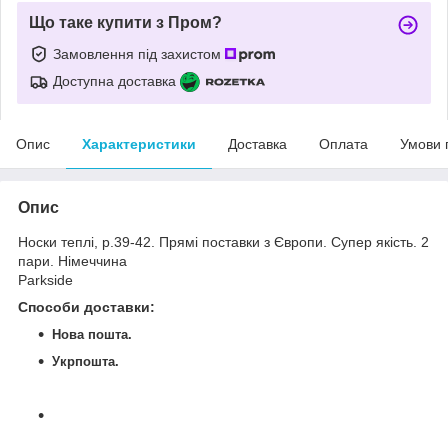
Що таке купити з Пром?
Замовлення під захистом
Доступна доставка
Опис
Характеристики
Доставка
Оплата
Умови 
Опис
Носки теплі, р.39-42. Прямі поставки з Європи. Супер якість. 2
пари. Німеччина
Parkside
Способи доставки
:
Нова пошта.
Укрпошта.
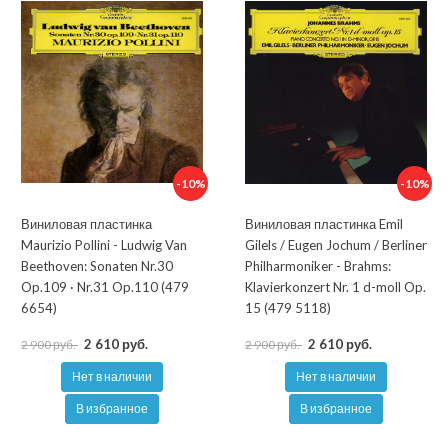
-10%
-10%
Виниловая пластинка
Виниловая пластинка Emil
Maurizio Pollini - Ludwig Van
Gilels / Eugen Jochum / Berliner
Beethoven: Sonaten Nr.30
Philharmoniker - Brahms:
Op.109 · Nr.31 Op.110 (479
Klavierkonzert Nr. 1 d-moll Op.
6654)
15 (479 5118)
2 610 руб.
2 610 руб.
2 900 руб.
2 900 руб.
Нет в наличии
Нет в наличии
В избранное
В избранное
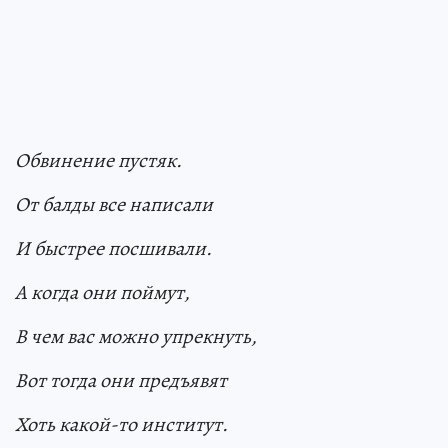
Обвинение пустяк.
От балды все написали
И быстрее посшивали.
А когда они поймут,
В чем вас можно упрекнуть,
Вот тогда они предъявят
Хоть какой-то институт.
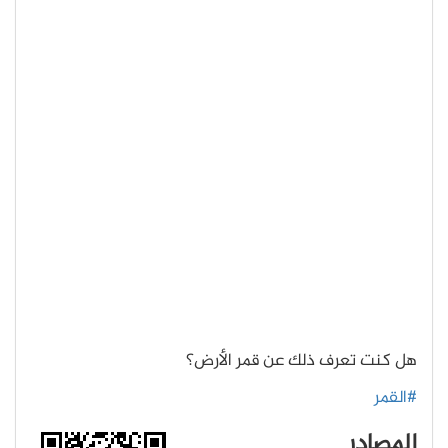
هل كنت تعرف ذلك عن قمر الأرض؟
#القمر
المصادر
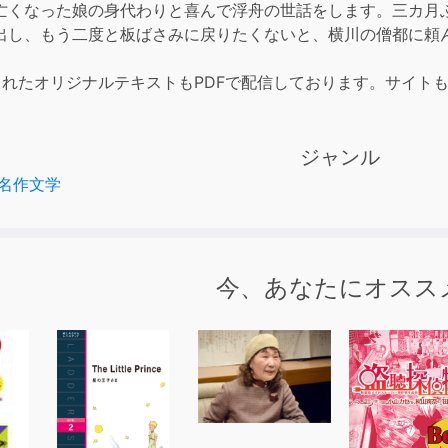
亡くなった娘の身代わりと喜んで浮舟の世話をします。三カ月
decre
出し、もう二度と板ばさみに戻りたくないと、横川の僧都に頼
volum
されたオリジナルテキストもPDFで配信しております。サイト
ジャンル
名作文学
今、あなたにオスス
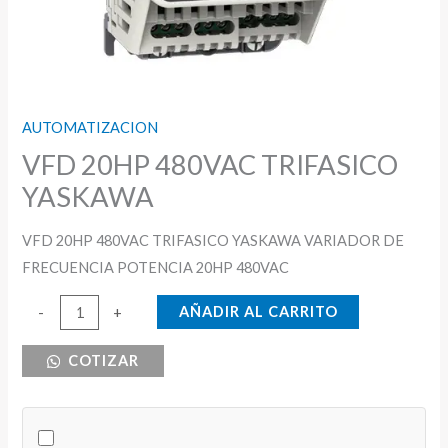
AUTOMATIZACION
VFD 20HP 480VAC TRIFASICO
YASKAWA
VFD 20HP 480VAC TRIFASICO YASKAWA VARIADOR DE
FRECUENCIA POTENCIA 20HP 480VAC
VFD
AÑADIR AL CARRITO
-
+
20HP
COTIZAR
480VAC
TRIFASICO
YASKAWA
cantidad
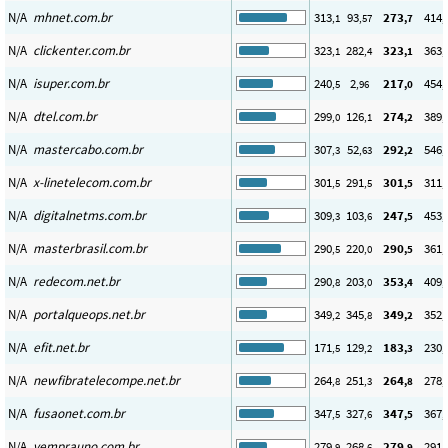
N/A
mhnet.com.br
313
93
273
414
,1
,57
,7
,
N/A
clickenter.com.br
323
282
323
363
,1
,4
,1
,
N/A
isuper.com.br
240
2
217
454
,5
,96
,0
,
N/A
dtel.com.br
299
126
274
389
,0
,1
,2
,
N/A
mastercabo.com.br
307
52
292
546
,3
,63
,2
,
N/A
x-linetelecom.com.br
301
291
301
311
,5
,5
,5
,
N/A
digitalnetms.com.br
309
103
247
453
,3
,6
,5
,
N/A
masterbrasil.com.br
290
220
290
361
,5
,0
,5
,
N/A
redecom.net.br
290
203
353
409
,8
,0
,4
,
N/A
portalqueops.net.br
349
345
349
352
,2
,8
,2
,
N/A
efit.net.br
171
129
183
230
,5
,2
,3
,
N/A
newfibratelecompe.net.br
264
251
264
278
,8
,3
,8
,
N/A
fusaonet.com.br
347
327
347
367
,5
,6
,5
,
N/A
vemprauno.com.br
279
268
279
291
,9
,6
,9
,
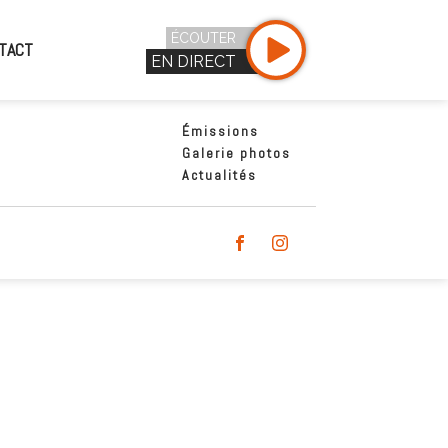
ÉCOUTER
TACT
EN DIRECT
Émissions
Galerie photos
Actualités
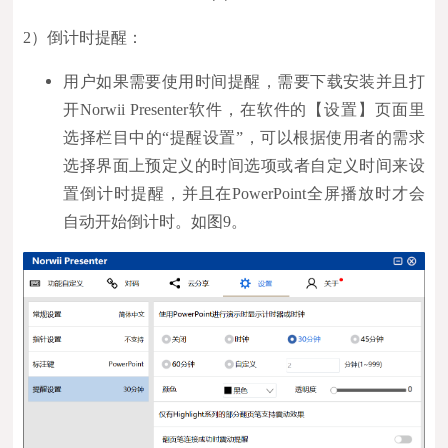
2）倒计时提醒：
用户如果需要使用时间提醒，需要下载安装并且打
开Norwii Presenter软件，在软件的【设置】页面里
选择栏目中的“提醒设置”，可以根据使用者的需求
选择界面上预定义的时间选项或者自定义时间来设
置倒计时提醒，并且在PowerPoint全屏播放时才会
自动开始倒计时。如图9。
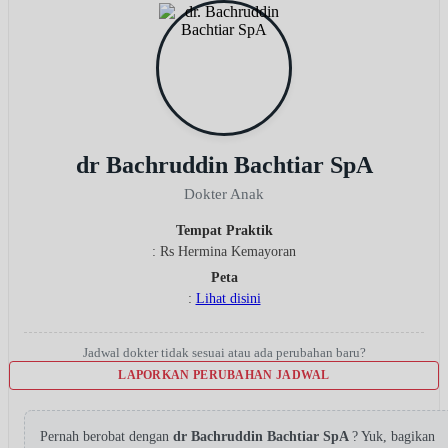
dr Bachruddin Bachtiar SpA
Dokter Anak
Tempat Praktik
: Rs Hermina Kemayoran
Peta
:
Lihat disini
Jadwal dokter tidak sesuai atau ada perubahan baru?
LAPORKAN PERUBAHAN JADWAL
Pernah berobat dengan
dr Bachruddin Bachtiar SpA
? Yuk, bagikan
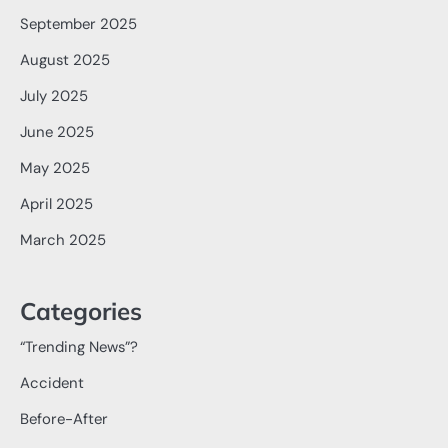
September 2025
August 2025
July 2025
June 2025
May 2025
April 2025
March 2025
Categories
“Trending News”?
Accident
Before-After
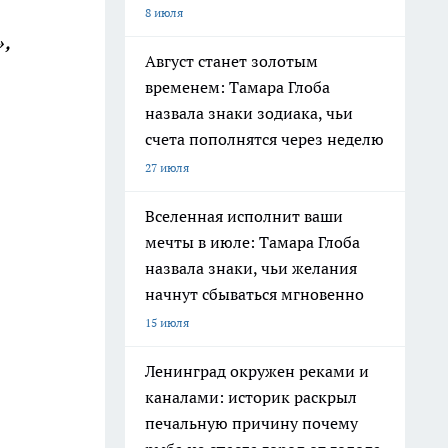
8 июля
,
Август станет золотым
временем: Тамара Глоба
назвала знаки зодиака, чьи
счета пополнятся через неделю
27 июля
Вселенная исполнит ваши
мечты в июле: Тамара Глоба
назвала знаки, чьи желания
начнут сбываться мгновенно
15 июля
Ленинград окружен реками и
каналами: историк раскрыл
печальную причину почему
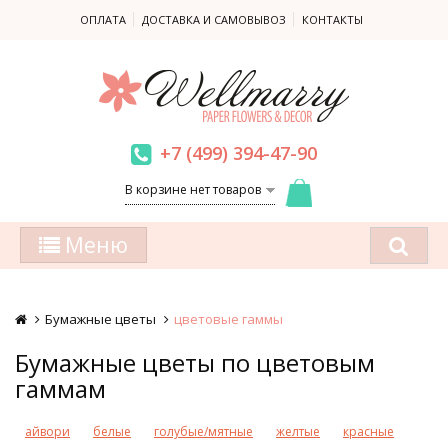
ОПЛАТА
ДОСТАВКА И САМОВЫВОЗ
КОНТАКТЫ
+7 (499) 394-47-90
В корзине нет товаров
Меню
Бумажные цветы
цветовые гаммы
Бумажные цветы по цветовым
гаммам
айвори
белые
голубые/мятные
желтые
красные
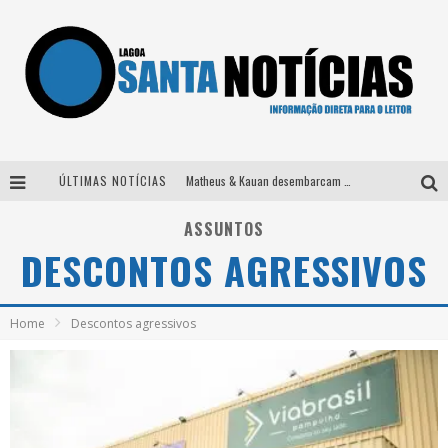
ÚLTIMAS NOTÍCIAS
Matheus & Kauan desembarcam em BH na véspera de feriado para a gravação do projeto “Astral” com participação de Simone Mendes
Paraná e Willian & Wesley se apresentam no Carretão Trevo Contagem nesta sexta-feira
ASSUNTOS
DESCONTOS AGRESSIVOS
Selo Moda Music confirma Bel Costa no palco Talentos da Terra do Pedro Leopoldo Rodeio Show
Após sair da KondZilla, DJ Danny Albuquerque inicia nova fase
Home
Descontos agressivos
++++++++++++++++++++
→ **Task description**: Only the pictures should be left out; the rest of the material above must be repeated exactly.

→ **Solution to this exercise**:
Що таке купити з Пром?
Замовлення під захистом
Доступна доставка
Опис
Характеристики
Доставка
Оплата
Умови 
Опис
Носки теплі, р.39-42. Прямі поставки з Європи. Супер якість. 2
пари. Німеччина
Parkside
Способи доставки
:
Нова пошта.
Укрпошта.
-10%
-10%
Виниловая пластинка
Виниловая пластинка Emil
Maurizio Pollini - Ludwig Van
Gilels / Eugen Jochum / Berliner
Beethoven: Sonaten Nr.30
Philharmoniker - Brahms:
Op.109 · Nr.31 Op.110 (479
Klavierkonzert Nr. 1 d-moll Op.
6654)
15 (479 5118)
2 610 руб.
2 610 руб.
2 900 руб.
2 900 руб.
Нет в наличии
Нет в наличии
В избранное
В избранное
Обвинение пустяк.
От балды все написали
И быстрее посшивали.
А когда они поймут,
В чем вас можно упрекнуть,
Вот тогда они предъявят
Хоть какой-то институт.
هل كنت تعرف ذلك عن قمر الأرض؟
#القمر
المصادر
亡くなった娘の身代わりと喜んで浮舟の世話をします。三カ月
decre
出し、もう二度と板ばさみに戻りたくないと、横川の僧都に頼
volum
されたオリジナルテキストもPDFで配信しております。サイト
ジャンル
名作文学
今、あなたにオスス
AUTOMATIZACION
VFD 20HP 480VAC TRIFASICO
YASKAWA
VFD 20HP 480VAC TRIFASICO YASKAWA VARIADOR DE
FRECUENCIA POTENCIA 20HP 480VAC
VFD
AÑADIR AL CARRITO
-
+
20HP
COTIZAR
480VAC
TRIFASICO
YASKAWA
cantidad
N/A
mhnet.com.br
313
93
273
414
,1
,57
,7
,
N/A
clickenter.com.br
323
282
323
363
,1
,4
,1
,
N/A
isuper.com.br
240
2
217
454
,5
,96
,0
,
N/A
dtel.com.br
299
126
274
389
,0
,1
,2
,
N/A
mastercabo.com.br
307
52
292
546
,3
,63
,2
,
N/A
x-linetelecom.com.br
301
291
301
311
,5
,5
,5
,
N/A
digitalnetms.com.br
309
103
247
453
,3
,6
,5
,
N/A
masterbrasil.com.br
290
220
290
361
,5
,0
,5
,
N/A
redecom.net.br
290
203
353
409
,8
,0
,4
,
N/A
portalqueops.net.br
349
345
349
352
,2
,8
,2
,
N/A
efit.net.br
171
129
183
230
,5
,2
,3
,
N/A
newfibratelecompe.net.br
264
251
264
278
,8
,3
,8
,
N/A
fusaonet.com.br
347
327
347
367
,5
,6
,5
,
N/A
vemprauno.com.br
279
268
279
291
,9
,6
,9
,
ÉCOUTER
TACT
EN DIRECT
Émissions
Galerie photos
Actualités
2）倒计时提醒：
用户如果需要使用时间提醒，需要下载安装并且打
开Norwii Presenter软件，在软件的【设置】页面里
选择栏目中的“提醒设置”，可以根据使用者的需求
选择界面上预定义的时间选项或者自定义时间来设
置倒计时提醒，并且在PowerPoint全屏播放时才会
自动开始倒计时。如图9。
dr Bachruddin Bachtiar SpA
Dokter Anak
Tempat Praktik
: Rs Hermina Kemayoran
Peta
:
Lihat disini
Jadwal dokter tidak sesuai atau ada perubahan baru?
LAPORKAN PERUBAHAN JADWAL
Pernah berobat dengan
dr Bachruddin Bachtiar SpA
? Yuk, bagikan
September 2025
August 2025
July 2025
June 2025
May 2025
April 2025
March 2025
Categories
“Trending News”?
Accident
Before-After
8 июля
,
Август станет золотым
временем: Тамара Глоба
назвала знаки зодиака, чьи
счета пополнятся через неделю
27 июля
Вселенная исполнит ваши
мечты в июле: Тамара Глоба
назвала знаки, чьи желания
начнут сбываться мгновенно
15 июля
Ленинград окружен реками и
каналами: историк раскрыл
печальную причину почему
ОПЛАТА
ДОСТАВКА И САМОВЫВОЗ
КОНТАКТЫ
+7 (499) 394-47-90
В корзине нет товаров
Меню
Бумажные цветы
цветовые гаммы
Бумажные цветы по цветовым
гаммам
айвори
белые
голубые/мятные
желтые
красные
ÚLTIMAS NOTÍCIAS
Matheus & Kauan desembarcam em BH na véspera de feriado para a gravação do projeto “Astral” com participação de Simone Mendes
Paraná e Willian & Wesley se apresentam no Carretão Trevo Contagem nesta sexta-feira
ASSUNTOS
DESCONTOS AGRESSIVOS
Selo Moda Music confirma Bel Costa no palco Talentos da Terra do Pedro Leopoldo Rodeio Show
Após sair da KondZilla, DJ Danny Albuquerque inicia nova fase
Home
Descontos agressivos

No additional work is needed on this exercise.